Tribal Tribulations

Ken Gorrell

by Ken Gorrell,
Weirs Times Contributing Writer

E pluribus unum. It’s one of the few Latin phrases kids learn in school – or used to. Given the sorry state of civics education, perhaps the motto of the Great Seal of the United States has been left on the curriculum cutting room floor.
The American ideal of a single people forged out of many – the melting pot – has fallen out of favor. In its place we have a strange mélange of micro-tribalism and identity-politics, pitting small groups against each other and the best interests of the nation. Soon we may need to update the Great Seal’s motto to E pluribus chao: Out of many, chaos.
The irony of this regression into ever-smaller and more bizarre tribes is that we have never been more “melty.” Race had been the big dividing line, not just for blacks but Asians as well. Even within the “white” label there was a pecking order, with Irish, Italians, Poles, and Jews struggling at times at the bottom of the pile.
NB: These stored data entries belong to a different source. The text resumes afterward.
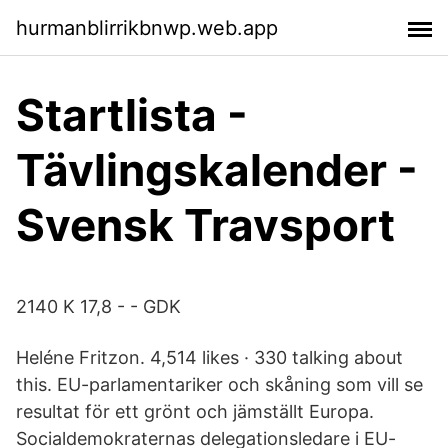
hurmanblirrikbnwp.web.app
Startlista -
Tävlingskalender -
Svensk Travsport
2140 K 17,8 - - GDK
Heléne Fritzon. 4,514 likes · 330 talking about
this. EU-parlamentariker och skåning som vill se
resultat för ett grönt och jämställt Europa.
Socialdemokraternas delegationsledare i EU-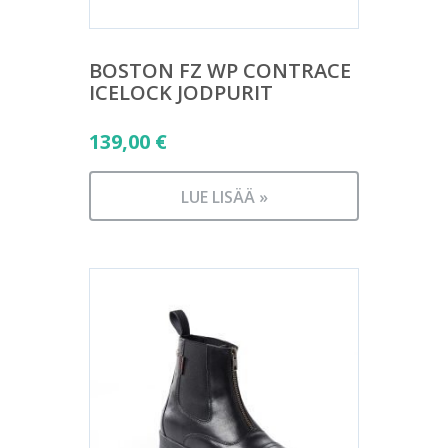
BOSTON FZ WP CONTRACE
ICELOCK JODPURIT
139,00
€
LUE LISÄÄ »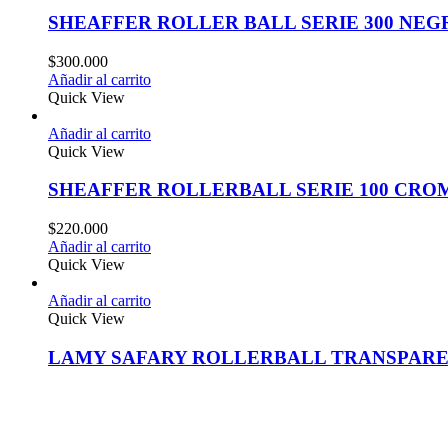
SHEAFFER ROLLER BALL SERIE 300 NE
$
300.000
Añadir al carrito
Quick View
Añadir al carrito
Quick View
SHEAFFER ROLLERBALL SERIE 100 CRO
$
220.000
Añadir al carrito
Quick View
Añadir al carrito
Quick View
LAMY SAFARY ROLLERBALL TRANSPAR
The lines have blurred in 21st century America.
Mixed-race marriages no longer merit notice in most of America. Christian churches ordain and marry homosexuals. More women than men earn advanced degrees. Movement between income quintiles is much more fluid than the “income inequality” protestors acknowledge. Race, sex, and hereditary wealth aren’t the gatekeepers they used to be.
It’s hard to tell from the twelve-year-old black & white photo that accompanies these essays, but I am a ruddy-complected red-head; by appearance my ancestry is clearly “UK mongrel”. A recent DNA test confirmed that, but with a twist.
Seventy-five percent of my DNA is from the UK, which Ancestry.com defines as not just England, Wales, and Scotland, but also Normandy and a bit of the Low Countries. The test picked up my St. Lawrence River French settler connection. My great-grandfather’s marriage to a French-Canadian Catholic girl got him kicked out of our Anglo-Protestant family, a banishment that lasted two generations. Times have changed.
The only other high-confidence match – meaning there definitely is a DNA connection – was Senegal. Yes, West Africa. It was only 4%, but it’s there. Senegal was a big slave-trading area for centuries. It seems one of my distant relatives did more than sample the native cuisine.
Based on the science of DNA, I’m more “African” than Massachusetts Sen. Elizabeth Warren is “Native American.” Unlike Fauxcahontas, I won’t try to capitalize on a genetic connection (real, in my case) to get preferential treatment at Harvard.
The senator’s former employer is being investigated by the Department of Justice for its race-based quota system that limits its Asian student population to about half of what it would be under a policy based on academic performance. Maybe Harvard should follow its Ivy League compatriot Brown University and adopt a process that allows applicants to “self-identify” as a “person of color.”
Does that sound crazy? It’s the direction we’re heading, pushed along by Progressives who believe in the daffy notion of “social constructs.” Liberals claim the mantel of science, yet want us to believe that we can create our own reality just by wishing it so. Non-believers can either acquiesce or be forced out of the public square – violently, as we’ve seen on college campuses across the nation.
DNA – our genetic code – is being cast aside in this rush to create personal realities. The problem with this, besides the obvious, is that newly-minted subgroups are now jockeying for position in the grievance hierarchy.
Rachel Dolezal, the Caucasian woman forced to resign from her leadership position in the NAACP when she was outed as Black-in-her-mind-only, is still playing dress-up and staging a comeback. Blacks rightly reject the idea of race as a matter of “self-identification” that ignores their history and would open the racial preference system to, well, people like me.
An administrator at a state university claims that campus LGBTQ centers are bastions of “homonormative whiteness.” The multi-colored rainbow flag is too “White,” it seems. The transgender movement works to normalize a psychiatric condition that favors “feelings” over the reality of XX and XY, leading to head-scratching headlines like this: “High School Boy Wins All-State Honors in Girls Track and Field.”
When reality is considered a social construct, all bets are off. People will construct things that make sense only in their minds. Each “reality” will demand pride of place in the social hierarchy and spoils system. Progressives will insist that we accept these flights of fancy or risk the worst label modern society can apply: Judgmental.
So, hang on. The social-construct roller derby is going to be bloody fun to watch.